Sorry to ramble- I'm in the quite early stages of research on a writing project myself, and the psychobiography book was part of my background reading into approaches to music biography. The Beethoven book sounds interesting: I wonder how far the incest stuff is sincerely meant and how much is just looking for a new angle, since Beethoven has obviously been 'done' many times before, just as the author of the book I mentioned specialises in finding new angles on much-studied personalities. Personally I would rather write about hitherto neglected biographical subjects- there are so many of them!- than think up weird stuff to try and sell the 20th Beethoven bio. I hope someone who knows about Beethoven can be more helpful than I can!


----------



## KenOC (Mar 7, 2011)

The Sterba book is well-known but is usually dismissed as speculation at best and psychobabble at worst. I don't know of any Beeethoven biographer who gives it any credit, although Solomon does a bit of his own babbling. I haven't read the book, but most historical "analyses" like that seem quite useless.


----------



## Kieran (Aug 24, 2010)

It sounds like the authors has an agenda, to be honest. Taking phrases like the one regarding the Magic Flute, then using only one prejudicial interpretation of it, shows an extraordinary bias. It could very simply be taken to be what it is, one creative guy saying...the obvious. I find books like this to be irritating. They twist stuff to make stuff up. Boo. Bah. Hiss. 

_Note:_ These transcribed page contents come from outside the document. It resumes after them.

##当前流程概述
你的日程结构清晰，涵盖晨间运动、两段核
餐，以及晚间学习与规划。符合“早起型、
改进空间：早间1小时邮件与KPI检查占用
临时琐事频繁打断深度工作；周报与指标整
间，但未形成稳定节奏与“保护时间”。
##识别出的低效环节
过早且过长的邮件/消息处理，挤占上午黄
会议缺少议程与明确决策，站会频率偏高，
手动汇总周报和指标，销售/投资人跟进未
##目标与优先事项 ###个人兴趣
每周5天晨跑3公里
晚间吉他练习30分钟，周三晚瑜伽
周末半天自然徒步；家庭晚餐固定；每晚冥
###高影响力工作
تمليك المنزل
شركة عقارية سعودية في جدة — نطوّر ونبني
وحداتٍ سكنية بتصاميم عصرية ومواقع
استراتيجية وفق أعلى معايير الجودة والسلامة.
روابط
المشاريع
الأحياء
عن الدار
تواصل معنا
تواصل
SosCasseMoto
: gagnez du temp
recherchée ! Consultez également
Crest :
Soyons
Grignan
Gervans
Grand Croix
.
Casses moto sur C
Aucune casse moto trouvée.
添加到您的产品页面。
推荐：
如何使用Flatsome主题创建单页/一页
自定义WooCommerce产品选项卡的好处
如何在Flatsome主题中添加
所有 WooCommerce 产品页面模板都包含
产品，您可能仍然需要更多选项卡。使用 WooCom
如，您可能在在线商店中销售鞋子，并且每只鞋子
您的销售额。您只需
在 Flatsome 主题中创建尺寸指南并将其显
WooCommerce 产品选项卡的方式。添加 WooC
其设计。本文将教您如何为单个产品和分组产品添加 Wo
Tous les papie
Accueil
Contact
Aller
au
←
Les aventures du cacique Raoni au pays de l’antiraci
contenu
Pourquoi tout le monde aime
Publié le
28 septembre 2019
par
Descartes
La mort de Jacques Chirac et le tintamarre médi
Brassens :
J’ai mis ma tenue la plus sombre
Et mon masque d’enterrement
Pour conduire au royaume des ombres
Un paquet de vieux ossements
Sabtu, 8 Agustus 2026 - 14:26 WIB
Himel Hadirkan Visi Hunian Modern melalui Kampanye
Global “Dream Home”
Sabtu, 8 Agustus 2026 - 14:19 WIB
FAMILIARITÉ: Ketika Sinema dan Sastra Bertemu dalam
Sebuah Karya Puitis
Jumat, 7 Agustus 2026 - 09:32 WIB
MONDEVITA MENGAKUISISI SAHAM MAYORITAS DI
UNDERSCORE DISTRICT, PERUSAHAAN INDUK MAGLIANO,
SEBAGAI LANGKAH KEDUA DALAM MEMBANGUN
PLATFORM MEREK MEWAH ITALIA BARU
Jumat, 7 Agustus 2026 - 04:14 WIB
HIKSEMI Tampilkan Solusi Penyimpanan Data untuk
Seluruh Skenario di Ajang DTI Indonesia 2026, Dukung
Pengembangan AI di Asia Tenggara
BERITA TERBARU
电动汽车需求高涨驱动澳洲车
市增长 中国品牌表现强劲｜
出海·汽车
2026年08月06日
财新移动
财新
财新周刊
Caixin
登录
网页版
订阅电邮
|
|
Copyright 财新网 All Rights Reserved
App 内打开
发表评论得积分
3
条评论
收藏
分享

Not that it would make any difference of Luigi was gay, straight, or partial to elephants. But why does it matter so much to the author of this book? Head-scratching...


----------



## Musicforawhile (Oct 10, 2014)

Kieran;bt3147 said:


> But why does it matter so much to the author of this book? Head-scratching...


Because the purpose of the book is to provide a psychoanalysis of Beethoven's relationship with his nephew - the title is 'Beethoven and his nephew; A Psychoanalytic Study of their Relationship.' It's by Edith and Richard Sterba.


----------



## Kieran (Aug 24, 2010)

Musicforawhile;bt3149 said:


> Because the purpose of the book is to provide a psychoanalysis of Beethoven's relationship with his nephew - the title is 'Beethoven and his nephew; A Psychoanalytic Study of their Relationship.' It's by Edith and Richard Sterba.


I get that part of it, but I think there's way too much speculation, if the clips you've given us are representative of what they're doing. I find that kind of thing to be both self-serving and gossipy. And at the same time, I can see why it's interesting too. But is the book informing you of anything?

:tiphat:


----------